The box is the receipt; the `→` line is the sign-post to the next step.

> **No intermediate substep boxes.** Platform detection and YAML
> defaults loading happen during Step 1 but do NOT get their own
> boxes — they fold into the single Step 1 "Deploy targets" exit box
> shown above. See SKILL.md § "Universal box format" for the full
> rule (which substep flows fold into which exit box, and which
> multi-box flows like Step 5 plan/result/summary or Step 6 per-
> action boxes are legitimate).

## Progress heartbeat — when to stop

See [Heartbeats for long waits](#heartbeats-for-long-waits--keep-the-concrete-value-visible)
above for the canonical heartbeat format with worked examples.
**Stop printing the heartbeat the moment the step resolves (`✔` or `✖`).**

## Final deploy receipt — the "Perception Application — Results" box

The Step 5 Results box (`┌─── Perception Application — Results ───┐`)
is the only post-launch receipt — it's the user's at-a-glance summary
of what's running.
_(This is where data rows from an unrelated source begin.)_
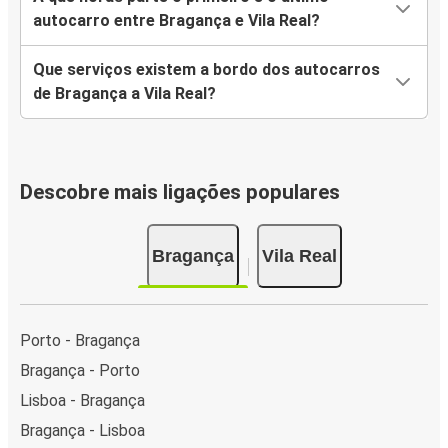
autocarro entre Bragança e Vila Real?
Que serviços existem a bordo dos autocarros
de Bragança a Vila Real?
Descobre mais ligações populares
Bragança
Vila Real
Porto - Bragança
Bragança - Porto
Lisboa - Bragança
Bragança - Lisboa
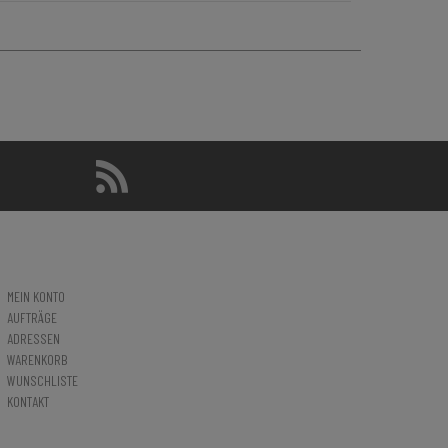
MEIN KONTO
AUFTRÄGE
ADRESSEN
WARENKORB
WUNSCHLISTE
KONTAKT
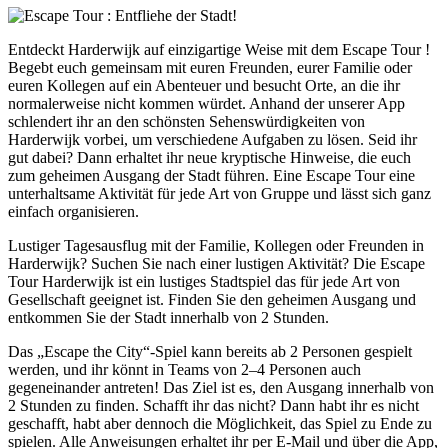
Entdeckt Harderwijk auf einzigartige Weise mit dem Escape Tour !
Begebt euch gemeinsam mit euren Freunden, eurer Familie oder
euren Kollegen auf ein Abenteuer und besucht Orte, an die ihr
normalerweise nicht kommen würdet. Anhand der unserer App
schlendert ihr an den schönsten Sehenswürdigkeiten von
Harderwijk vorbei, um verschiedene Aufgaben zu lösen. Seid ihr
gut dabei? Dann erhaltet ihr neue kryptische Hinweise, die euch
zum geheimen Ausgang der Stadt führen. Eine Escape Tour eine
unterhaltsame Aktivität für jede Art von Gruppe und lässt sich ganz
einfach organisieren.
Lustiger Tagesausflug mit der Familie, Kollegen oder Freunden in
Harderwijk? Suchen Sie nach einer lustigen Aktivität? Die Escape
Tour Harderwijk ist ein lustiges Stadtspiel das für jede Art von
Gesellschaft geeignet ist. Finden Sie den geheimen Ausgang und
entkommen Sie der Stadt innerhalb von 2 Stunden.
Das „Escape the City“-Spiel kann bereits ab 2 Personen gespielt
werden, und ihr könnt in Teams von 2–4 Personen auch
gegeneinander antreten! Das Ziel ist es, den Ausgang innerhalb von
2 Stunden zu finden. Schafft ihr das nicht? Dann habt ihr es nicht
geschafft, habt aber dennoch die Möglichkeit, das Spiel zu Ende zu
spielen. Alle Anweisungen erhaltet ihr per E-Mail und über die App,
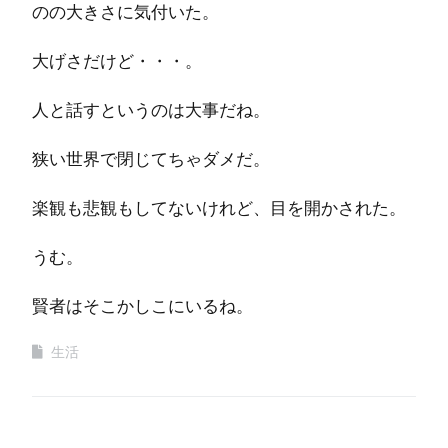
のの大きさに気付いた。
大げさだけど・・・。
人と話すというのは大事だね。
狭い世界で閉じてちゃダメだ。
楽観も悲観もしてないけれど、目を開かされた。
うむ。
賢者はそこかしこにいるね。
生活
Templates and field set live in `start-app.md`.
Same universal box format (light box-drawing chars, 128-char width,
centered title) as every other Step 1-5 exit box — see SKILL.md
§ "Universal box format". **Do NOT add a second "deployment summary"
box afterward** — it would just duplicate the Results box content.

## Worked example — first 3 steps with the conventions applied

After `TodoWrite` + pre-completion, user sees:

```
Deployment plan:
  ✔ Identify use case → warehouse-2d (from query)
  ▶ Detect target platform
  ☐ Verify RTVI-CV docker image arch
  ☐ Set up / reuse NGC credentials
  ☐ Gather NGC resource references for warehouse-2d
  ✔ Finalize pipeline settings → batch=2, static, filesrc, eglsink (from query)
  ☐ Download or reuse NGC resources
  ☐ Launch (or reuse) the RTVI-CV container
  ☐ Apply warehouse-2d configuration inside the container
  ☐ Start metropolis_perception_app (REST at :9000)

✔ Platform: x86-dgpu (RTX 3050)
⚠ RTX 3050 has 8 GB VRAM — batch=2 is fine, >=8 streams may OOM.
→ Verify RTVI-CV docker image arch

? I need 2 inputs from you before continuing:

  1. Docker image reference (e.g. nvcr.io/<org>/<repo>:<tag>)
     — must be the x86/amd64 build, no '-sbsa-' suffix.

  2. NGC warehouse app-data resource (format: org/team/resource:version)

(Paste both, one per line, in your next reply.)
```

That's 17 lines for "plan + platform detection + image-arch step open". Compare to the earlier transcript which used ~40 lines for the same journey with two plan re-prints.